After all that hard work downloading and installing all this great software you'll probably want to unwind with a good old-fashioned computer game - hey, it is Christmas after all!
Recent years have seen the release of lots of free/cheap applications designed to get people into games development as easily as possible and consequently a resurgence of the bedroom programmer. If you're interested in creating your own games you could take a look at Microsoft XNA Studio, Adventure Game Studio, GameMaker Lite, Sploder or DarkBASIC.
Of course, if you're only interested in playing rather than creating there are plenty of free games out there too! Here are a few of this Owl's favourite ways to while away a long train journey:
Teleglitch - top-down, old-school, frantic shooting fun.
Fail Deadly - a twist on the real-time-strategy genre where your aim isn't to win, but rather to keep the battle going for as long as possible to maximise your filthy profits. Fun and serious social commentary wrapped up in a 20MB package.
Daggerfall - if you've watched TV or been to the cinema in the past couple of months you can't have avoided the adverts for a game called Skyrim - the game that has stolen all of my free time for the past three weeks. Skyrim is the fifth game of a long-running series of games called the Elder Scrolls. Daggerfall was game number two released in 1996 and now available for free. It's interesting to see how far games have come in 15 years!

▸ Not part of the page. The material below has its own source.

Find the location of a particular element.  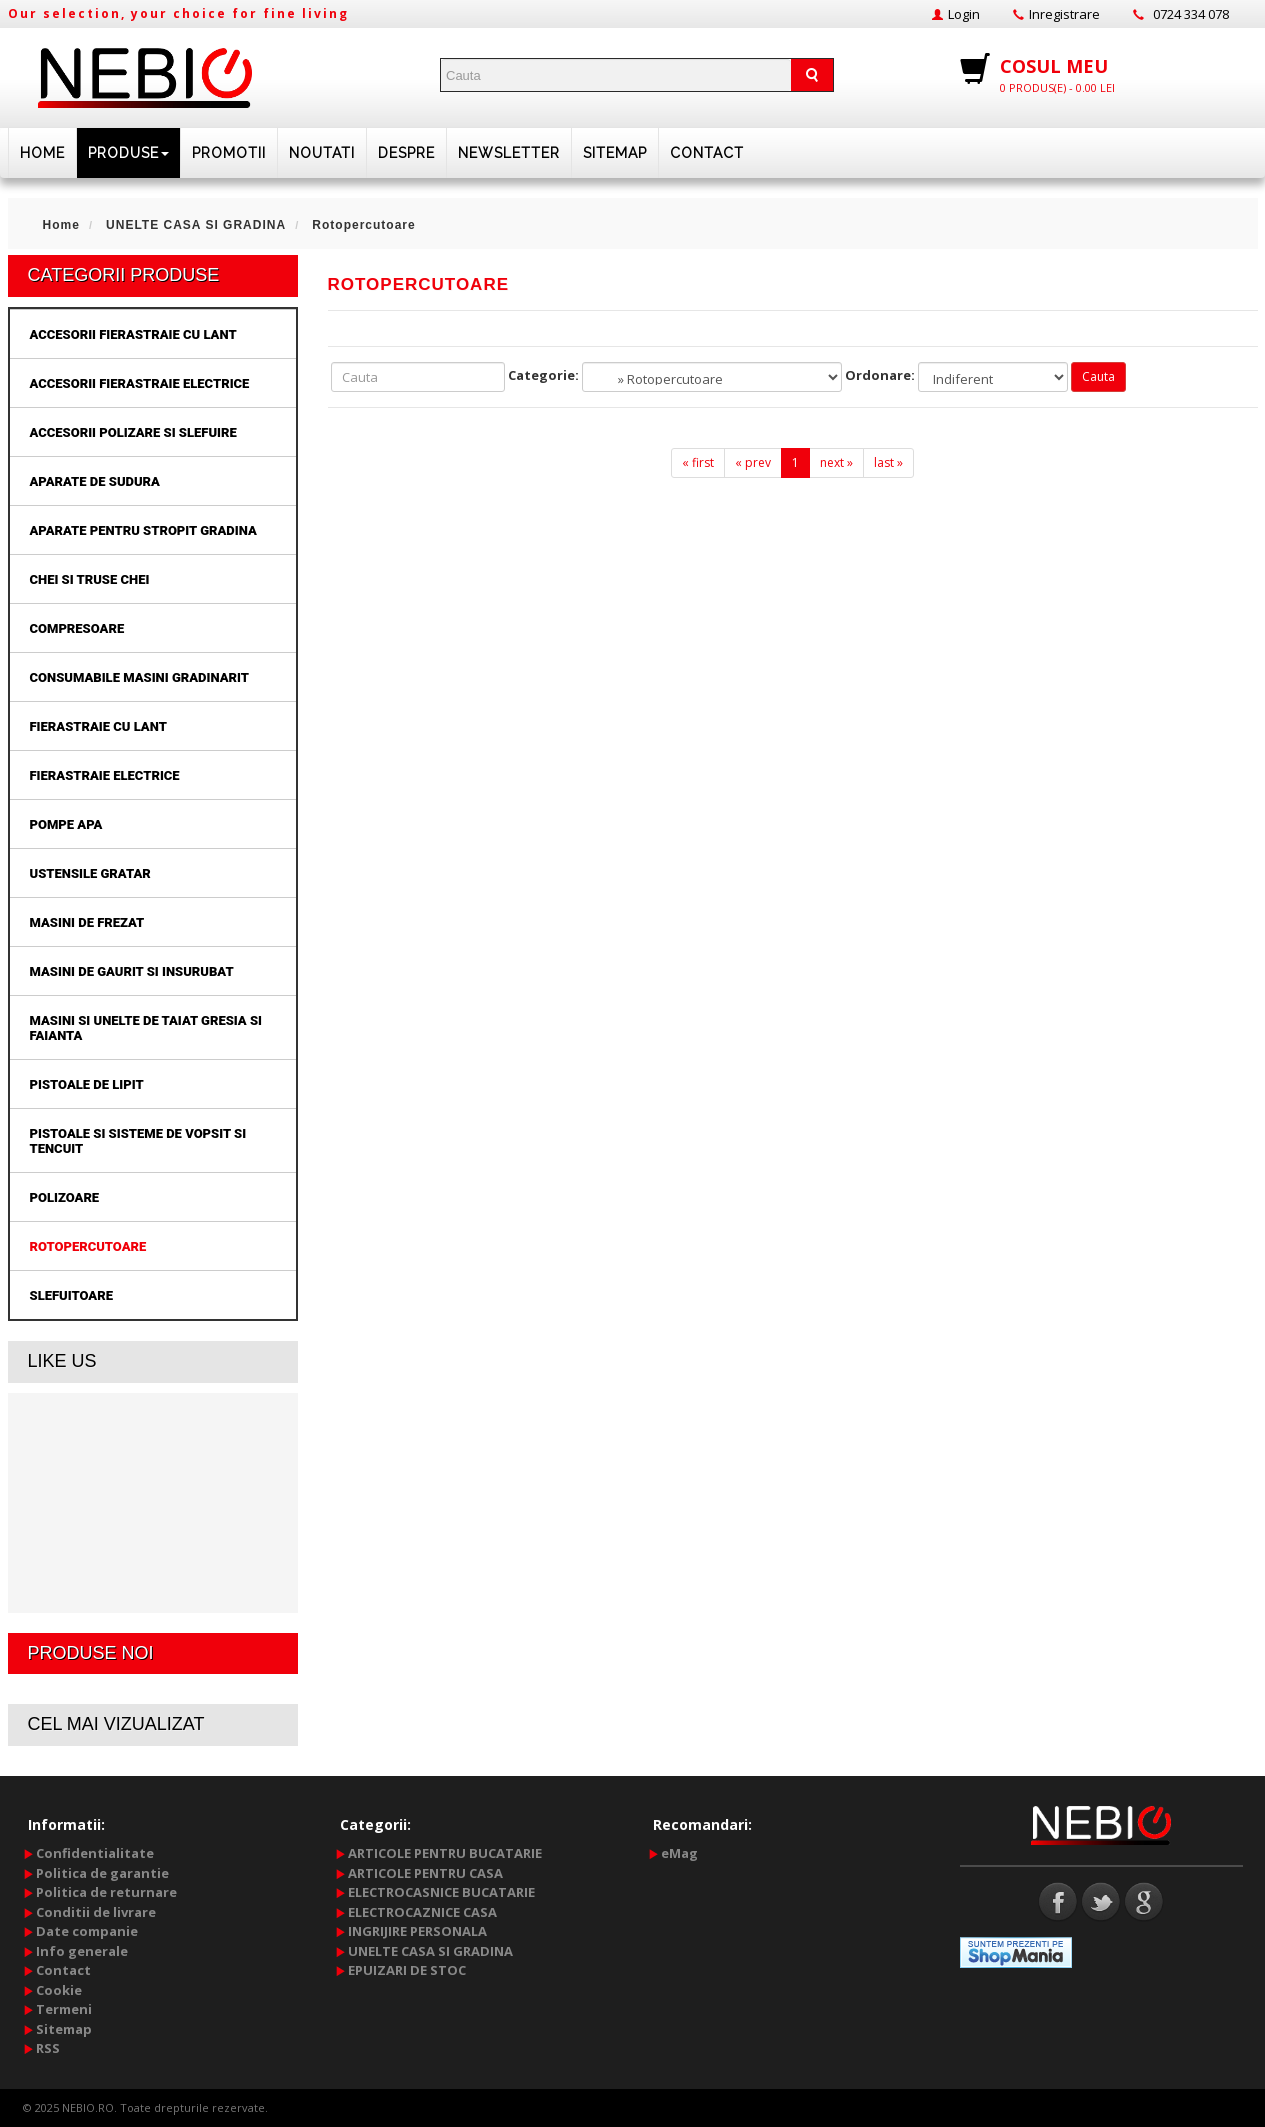 HOME is located at coordinates (42, 153).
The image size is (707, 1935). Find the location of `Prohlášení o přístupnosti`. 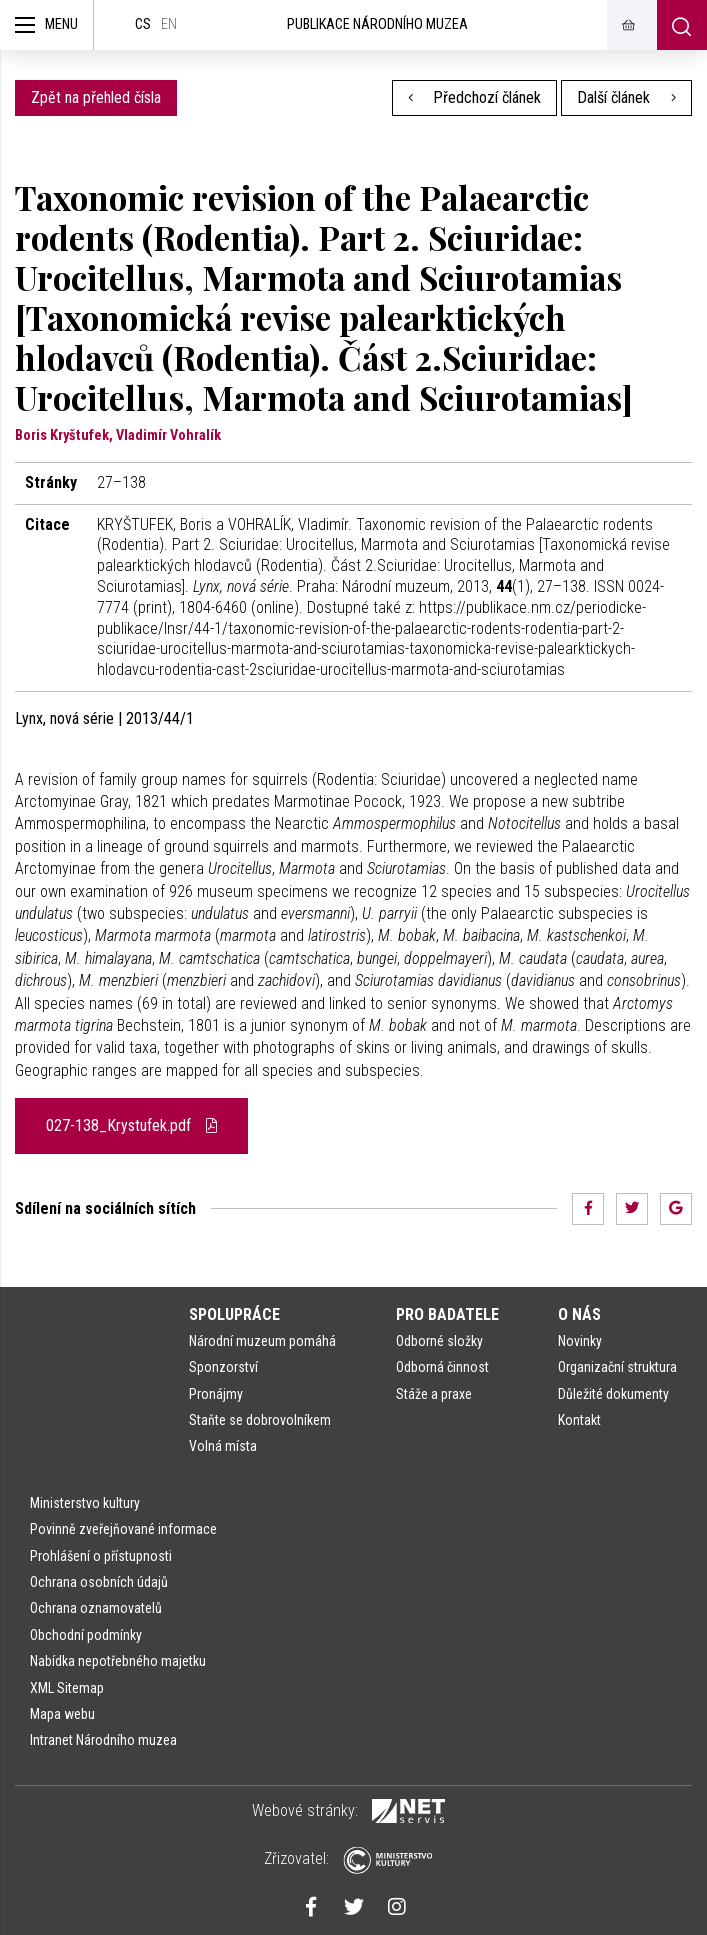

Spelunky - spelunking, or caving, is (almost) literally the name of the game. Venture into dark caverns in search of treasure and see how long you can survive. The randomly generated caves mean no two games are ever the same.
N Ninja - brutal, and brutally simple platform game. See how long you can keep your stick-figure ninja alive while trying to reach the exit in time. Infuriating and immensely satisfying in equal measures.
Pursuit of Hat - slightly bonkers platform puzzle game in which you're trying to retrieve your hat. The bonkers bit is when you start pulling off your own limbs to solve each level's puzzle!
I could go on (and on and on!) but that's probably enough to be going on with. Enjoy your free stuff, and Merry Christmas!